# Single hole steam wand tip for La Pavoni



## MartinB (May 8, 2011)

Does such a thing exist? I gather the threading on the steam wand is M6 so if anyone knows of an M6 threaded steam tip then please let me know. Bella Barista have a load on their website but the thread size isn't listed.


----------



## mathof (Mar 24, 2012)

MartinB said:


> Does such a thing exist? I gather the threading on the steam wand is M6 so if anyone knows of an M6 threaded steam tip then please let me know. Bella Barista have a load on their website but the thread size isn't listed.

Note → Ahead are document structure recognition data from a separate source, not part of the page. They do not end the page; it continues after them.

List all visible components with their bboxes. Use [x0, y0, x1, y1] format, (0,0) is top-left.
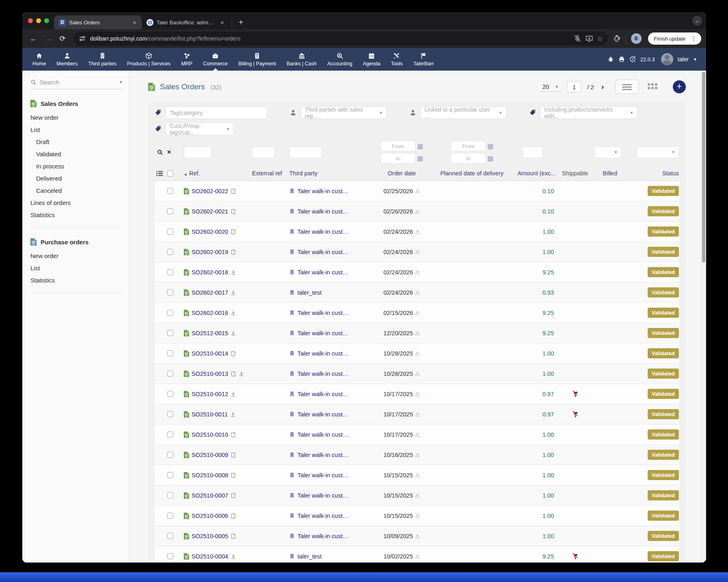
- order-ref-link[interactable]: SO2602-0020: [192, 228, 228, 235]
- order-ref-link[interactable]: SO2510-0004: [192, 553, 228, 560]
- close-tab-icon[interactable]: ×: [219, 19, 225, 26]
- tab-taler-backoffice[interactable]: Taler Backoffice: admin: Orde ×: [142, 15, 229, 29]
- third-party-link[interactable]: Taler walk-in cust…: [297, 330, 349, 336]
- user-menu-chevron-down-icon[interactable]: ▼: [693, 57, 697, 62]
- sidebar-item-statistics[interactable]: Statistics: [30, 274, 123, 286]
- browser-menu-icon[interactable]: ⋮: [689, 35, 699, 42]
- note-icon[interactable]: [230, 432, 236, 438]
- order-ref-link[interactable]: SO2602-0021: [192, 208, 228, 215]
- close-window-button[interactable]: [28, 18, 33, 23]
- tab-sales-orders[interactable]: D Sales Orders ×: [54, 15, 142, 29]
- mic-blocked-icon[interactable]: [573, 34, 582, 43]
- sidebar-item-statistics[interactable]: Statistics: [30, 209, 123, 221]
- download-icon[interactable]: [239, 371, 244, 377]
- nav-item-commerce[interactable]: Commerce: [198, 48, 233, 71]
- sidebar-item-draft[interactable]: Draft: [30, 136, 123, 148]
- sidebar-search[interactable]: Search ▼: [30, 79, 123, 89]
- row-checkbox[interactable]: [167, 228, 173, 235]
- third-party-link[interactable]: Taler walk-in cust…: [297, 391, 349, 397]
- order-ref-link[interactable]: SO2602-0019: [192, 249, 228, 255]
- back-button[interactable]: ←: [27, 32, 39, 45]
- download-icon[interactable]: [230, 330, 236, 336]
- row-checkbox[interactable]: [167, 350, 173, 356]
- header-third-party[interactable]: Third party: [289, 170, 370, 177]
- order-date-from-input[interactable]: From: [381, 141, 416, 151]
- grid-view-button[interactable]: [648, 83, 658, 91]
- clear-search-icon[interactable]: ×: [167, 149, 171, 155]
- including-products-select[interactable]: Including products/services with... ▼: [540, 106, 638, 119]
- note-icon[interactable]: [230, 351, 236, 356]
- planned-date-from-input[interactable]: From: [451, 141, 486, 151]
- third-party-link[interactable]: Taler walk-in cust…: [297, 371, 349, 377]
- current-page-input[interactable]: 1: [567, 81, 582, 93]
- note-icon[interactable]: [230, 452, 236, 458]
- minimize-window-button[interactable]: [36, 18, 41, 23]
- nav-item-third-parties[interactable]: Third parties: [83, 48, 121, 71]
- amount-value[interactable]: 1.00: [510, 350, 556, 357]
- third-party-link[interactable]: Taler walk-in cust…: [297, 310, 349, 316]
- note-icon[interactable]: [230, 249, 236, 255]
- download-icon[interactable]: [230, 290, 236, 295]
- nav-item-members[interactable]: Members: [51, 48, 83, 71]
- site-settings-icon[interactable]: [78, 34, 86, 43]
- row-checkbox[interactable]: [167, 411, 173, 417]
- third-party-link[interactable]: Taler walk-in cust…: [297, 188, 349, 194]
- extensions-puzzle-icon[interactable]: [613, 34, 621, 43]
- download-icon[interactable]: [230, 310, 236, 316]
- note-icon[interactable]: [230, 209, 236, 214]
- billed-filter-select[interactable]: ▼: [594, 147, 621, 158]
- order-ref-link[interactable]: SO2602-0022: [192, 188, 228, 194]
- nav-item-billing-payment[interactable]: $ Billing | Payment: [233, 48, 281, 71]
- third-party-link[interactable]: Taler walk-in cust…: [297, 228, 349, 235]
- row-checkbox[interactable]: [167, 208, 173, 214]
- third-party-link[interactable]: Taler walk-in cust…: [297, 513, 349, 519]
- row-checkbox[interactable]: [167, 492, 173, 498]
- scrollbar-thumb[interactable]: [702, 72, 705, 263]
- order-ref-link[interactable]: SO2602-0018: [192, 269, 228, 276]
- amount-value[interactable]: 1.00: [510, 533, 556, 539]
- nav-item-agenda[interactable]: Agenda: [358, 48, 386, 71]
- sidebar-item-canceled[interactable]: Canceled: [30, 184, 123, 196]
- amount-value[interactable]: 1.00: [510, 452, 556, 458]
- profile-avatar[interactable]: B: [631, 33, 642, 44]
- amount-search-input[interactable]: [523, 147, 543, 158]
- note-icon[interactable]: [230, 513, 236, 519]
- order-ref-link[interactable]: SO2510-0007: [192, 492, 228, 499]
- note-icon[interactable]: [230, 493, 236, 498]
- third-party-link[interactable]: taler_test: [297, 553, 322, 560]
- header-order-date[interactable]: Order date: [370, 170, 434, 177]
- row-checkbox[interactable]: [167, 269, 173, 275]
- sidebar-item-list[interactable]: List: [30, 262, 123, 274]
- download-icon[interactable]: [230, 269, 236, 275]
- order-ref-link[interactable]: SO2510-0009: [192, 452, 228, 458]
- order-ref-link[interactable]: SO2510-0006: [192, 513, 228, 519]
- sidebar-item-new-order[interactable]: New order: [30, 111, 123, 123]
- amount-value[interactable]: 1.00: [510, 513, 556, 519]
- sidebar-section-sales-orders[interactable]: Sales Orders: [30, 100, 123, 107]
- row-checkbox[interactable]: [167, 513, 173, 519]
- amount-value[interactable]: 1.00: [510, 228, 556, 235]
- finish-update-button[interactable]: Finish update ⋮: [648, 32, 701, 45]
- third-party-link[interactable]: Taler walk-in cust…: [297, 249, 349, 255]
- status-filter-select[interactable]: ▼: [637, 147, 679, 158]
- sidebar-item-new-order[interactable]: New order: [30, 250, 123, 262]
- order-ref-link[interactable]: SO2510-0011: [192, 411, 228, 418]
- row-checkbox[interactable]: [167, 249, 173, 255]
- row-checkbox[interactable]: [167, 452, 173, 458]
- cust-prosp-tags-select[interactable]: Cust./Prosp. tags/cat... ▼: [166, 123, 234, 135]
- order-ref-link[interactable]: SO2510-0008: [192, 472, 228, 479]
- header-planned-date[interactable]: Planned date of delivery: [434, 170, 510, 177]
- third-party-link[interactable]: Taler walk-in cust…: [297, 269, 349, 276]
- field-selector-icon[interactable]: [156, 170, 163, 177]
- note-icon[interactable]: [230, 371, 236, 377]
- sidebar-item-validated[interactable]: Validated: [30, 148, 123, 160]
- row-checkbox[interactable]: [167, 371, 173, 377]
- amount-value[interactable]: 1.00: [510, 371, 556, 377]
- new-tab-button[interactable]: +: [235, 18, 248, 27]
- amount-value[interactable]: 0.97: [510, 411, 556, 418]
- order-ref-link[interactable]: SO2510-0014: [192, 350, 228, 357]
- amount-value[interactable]: 1.00: [510, 431, 556, 438]
- amount-value[interactable]: 0.10: [510, 208, 556, 215]
- close-tab-icon[interactable]: ×: [131, 19, 138, 26]
- third-party-link[interactable]: Taler walk-in cust…: [297, 411, 349, 418]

Orphan Espresso used to sell one. Maybe they still do. That's where I got mine.

Matt


----------



## Dylan (Dec 5, 2011)

http://www.orphanespresso.com/OE-SLIM-Single-Hole-Steam-Wand-Tip--Stainless-Steel_p_2175.html


----------



## MartinB (May 8, 2011)

Thanks both - shipping costs seem huge for a little item like that. Will have a think.


----------



## Dylan (Dec 5, 2011)

You could try an m6-m10 thread adapter and then a regular steam tip, it would look a bit crappy tho. Alternatively you could start up a group buy as there are often people looking for things like steam tips or dosing funnels from OE but can't bare the postage costs.


----------



## MartinB (May 8, 2011)

Bought one of these this morning, looking forward to testing it out!

http://www.ebay.co.uk/itm/261853787659?_trksid=p2057872.m2749.l2649&ssPageName=STRK%3AMEBIDX%3AIT


----------



## Dylan (Dec 5, 2011)

Nice find


----------